# Internet connection sharing cannot be enabled



## hermeslyre (Aug 15, 2007)

Just today we bought a nintendo usb wi-fi adapter. It will allow my DS to piggyback onto my broadband connection so I can do battle against numerous foes from all around the world.  But a problem arises when I try to install this. I get about halfway through when an error pops up; Internet connection sharing error.(5). I have a local area connection 6 representing the Usb wi-fi adapter, so i go to properties, advanced and attempt to enable internet connection sharing and another error pops up; an error occurred when internet connection sharing was being enable, the specified service does not exist as an installed service.

I googled said error and ran "services.msc" and enabled and autonomized a couple services the site said were needed for internet sharing, still no go. 

I've found many, _many_ complaints of this exact same problem regarding the adapter on the web.
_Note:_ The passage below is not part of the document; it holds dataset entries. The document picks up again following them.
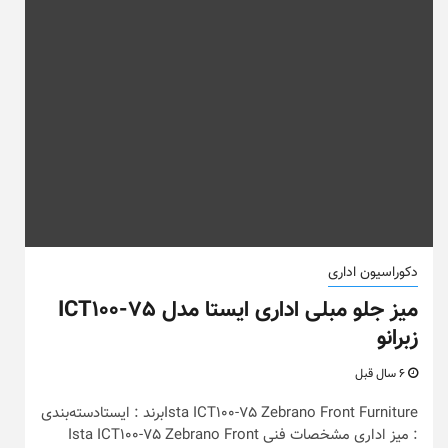
دکوراسیون اداری
میز جلو مبلی اداری ایستا مدل ICT100-75
زبرانو
6 سال قبل
Ista ICT100-75 Zebrano Front Furnitureبرند : ایستادسته‌بندی
: میز اداری مشخصات فنی Ista ICT100-75 Zebrano Front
Solutions are scattered but few; I've tried some with no success. I'm 80% sure a repair install of Windows could solve the problem, but don't want to do this unless it's the only option. 

Any insight Networking Section?


----------



## addle_brains (Aug 15, 2007)

Try setting a static IP to you PC. Also, see what you can tweak in your router/modem.


----------



## hermeslyre (Aug 15, 2007)

*sigh*

Couple hours ago I attempted a repair install. Computer GUI Boot came up but it was ended prematurely by a milisecond long BSOD. 2 repair installs later and I've the same result.. I can boot in using safe mode though, and I attempted a cold boot; selective statup, no boot.ini, system.ini, etc. Fixed nothing. 

I'm going to Google it and see what I can come up with.

Stupid ******* Windows.


----------



## hermeslyre (Aug 15, 2007)

Sotp error is 0x0000007e (0xc0000005 0xb9e60184 0xbad06d44 0xbad06a40)

I'm going to stay up till i figure this out...


----------



## addle_brains (Aug 15, 2007)

Is your adapter plugged in? try booting with just your keyboard plugged in. If you can boot into safe mode then it is most probably a software issue caused by some hardware. Possibly a USB polling issue or a piece of software that didn't get repaired. Try booting into safe mode, backing up all of your data and then REINSTALLING the OS.


----------



## hermeslyre (Aug 15, 2007)

It was my video card. I uninstalled it and Windows booted happily.. albeit slower than usual. 

Thanks for the help! You were spot on, it was a hardware/software error. 


What a bitch.. At least it let me set up my adapter.


----------